Exactly retype the opening line of the entries and every line after it, ending with the line that contains "properties in fermium". Skip all pictures.

━━━━━━━━━━

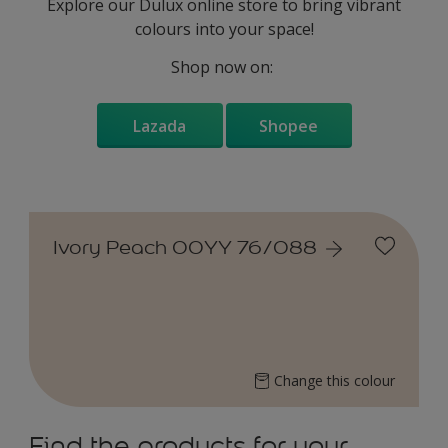
Explore our Dulux online store to bring vibrant
colours into your space!
Shop now on:
Lazada
Shopee
Ivory Peach 00YY 76/088
Change this colour
Find the products for your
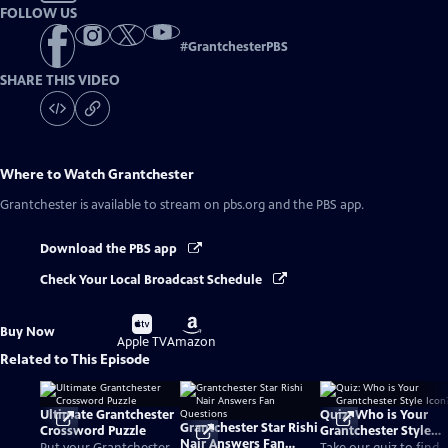
FOLLOW US
#
GrantchesterPBS
SHARE THIS VIDEO
Where to Watch
Grantchester
Grantchester
is available to stream on pbs.org and the PBS app.
Download the PBS app
Check Your Local Broadcast Schedule
Buy
Buy
Buy Now
on
on
Apple TV
Amazon
Related to This Episode
Ultimate Grantchester
Quiz: Who is Your
Grantchester Star Rishi
Crossword Puzzle
Grantchester Style
Nair Answers Fan
Icon?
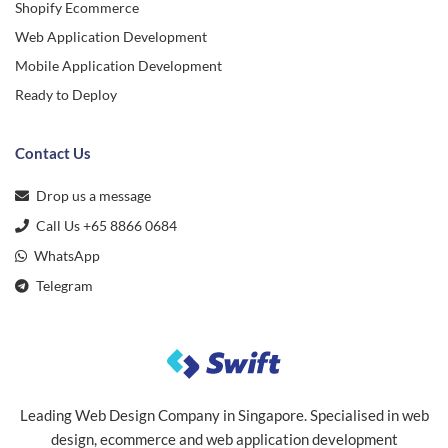
Shopify Ecommerce
Web Application Development
Mobile Application Development
Ready to Deploy
Contact Us
Drop us a message
Call Us +65 8866 0684
WhatsApp
Telegram
Leading Web Design Company in Singapore. Specialised in web
design, ecommerce and web application development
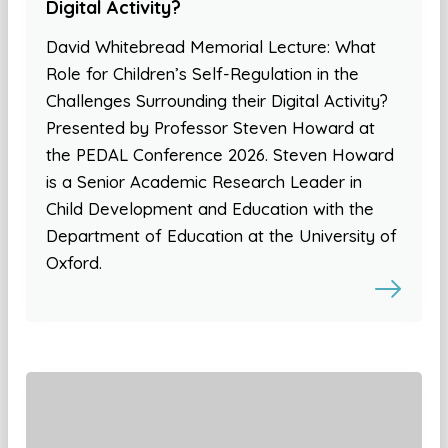
Digital Activity?
David Whitebread Memorial Lecture: What
Role for Children’s Self-Regulation in the
Challenges Surrounding their Digital Activity?
Presented by Professor Steven Howard at
the PEDAL Conference 2026. Steven Howard
is a Senior Academic Research Leader in
Child Development and Education with the
Department of Education at the University of
Oxford.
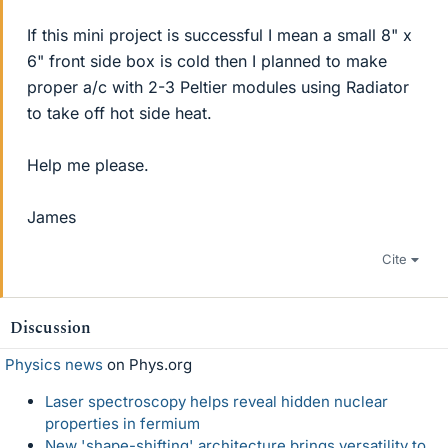
If this mini project is successful I mean a small 8" x
6" front side box is cold then I planned to make
proper a/c with 2-3 Peltier modules using Radiator
to take off hot side heat.
Help me please.
James
Cite
Discussion
Physics news
on Phys.org
Laser spectroscopy helps reveal hidden nuclear
properties in fermium
New 'shape-shifting' architecture brings versatility to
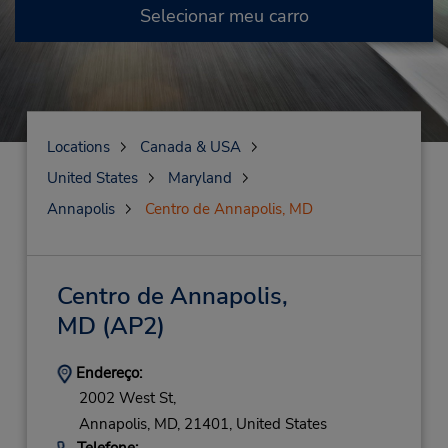
Selecionar meu carro
Locations
Canada & USA
United States
Maryland
Annapolis
Centro de Annapolis, MD
Centro de Annapolis,
MD
(AP2)
Endereço:
2002 West St,
Annapolis,
MD,
21401,
United States
Telefone:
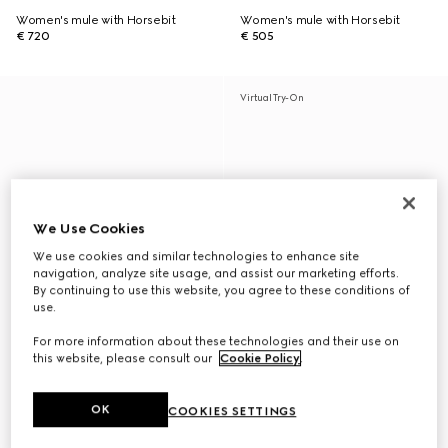
Women's mule with Horsebit
Women's mule with Horsebit
€ 720
€ 505
Virtual Try-On
We Use Cookies
We use cookies and similar technologies to enhance site
navigation, analyze site usage, and assist our marketing efforts.
By continuing to use this website, you agree to these conditions of
use.
For more information about these technologies and their use on
this website, please consult our
Cookie Policy
.
OK
COOKIES SETTINGS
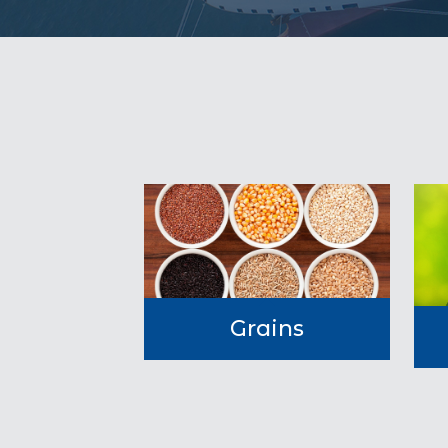
Grains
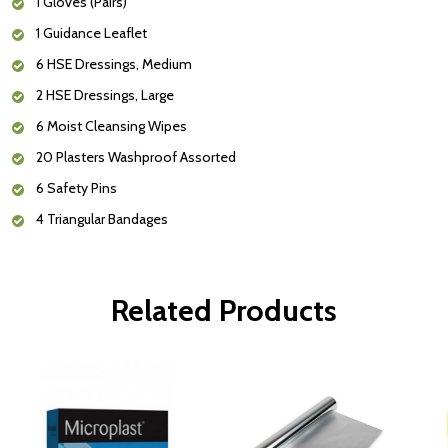
1 Gloves (Pairs)
1 Guidance Leaflet
6 HSE Dressings, Medium
2 HSE Dressings, Large
6 Moist Cleansing Wipes
20 Plasters Washproof Assorted
6 Safety Pins
4 Triangular Bandages
Related Products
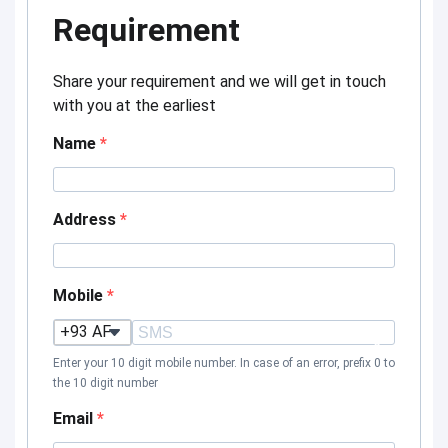
Requirement
Share your requirement and we will get in touch
with you at the earliest
Name
Address
Mobile
?
Enter your 10 digit mobile number. In case of an error, prefix 0 to
the 10 digit number
Email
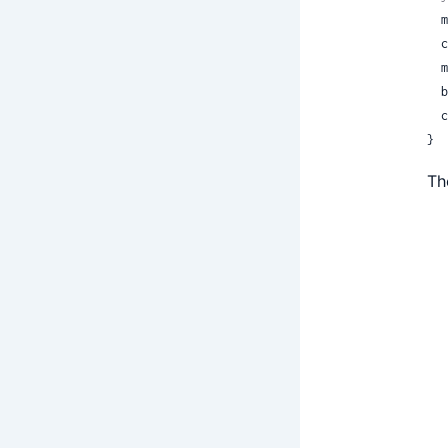
 
 
 
 
 
}
Th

━━━━━━━━━━

- _Answer to this task_
Explore our Dulux online store to bring vibrant
colours into your space!
Shop now on:
Lazada
Shopee
Ivory Peach 00YY 76/088
Change this colour
Find the products for your
FOLLOW US
#
GrantchesterPBS
SHARE THIS VIDEO
Where to Watch
Grantchester
Grantchester
is available to stream on pbs.org and the PBS app.
Download the PBS app
Check Your Local Broadcast Schedule
Buy
Buy
Buy Now
on
on
Apple TV
Amazon
Related to This Episode
Ultimate Grantchester
Quiz: Who is Your
Grantchester Star Rishi
Crossword Puzzle
Grantchester Style
Nair Answers Fan
Icon?
Shopify Ecommerce
Web Application Development
Mobile Application Development
Ready to Deploy
Contact Us
Drop us a message
Call Us +65 8866 0684
WhatsApp
Telegram
Leading Web Design Company in Singapore. Specialised in web
design, ecommerce and web application development
Digital Activity?
David Whitebread Memorial Lecture: What
Role for Children’s Self-Regulation in the
Challenges Surrounding their Digital Activity?
Presented by Professor Steven Howard at
the PEDAL Conference 2026. Steven Howard
is a Senior Academic Research Leader in
Child Development and Education with the
Department of Education at the University of
Oxford.
If this mini project is successful I mean a small 8" x
6" front side box is cold then I planned to make
proper a/c with 2-3 Peltier modules using Radiator
to take off hot side heat.
Help me please.
James
Cite
Discussion
Physics news
on Phys.org
Laser spectroscopy helps reveal hidden nuclear
properties in fermium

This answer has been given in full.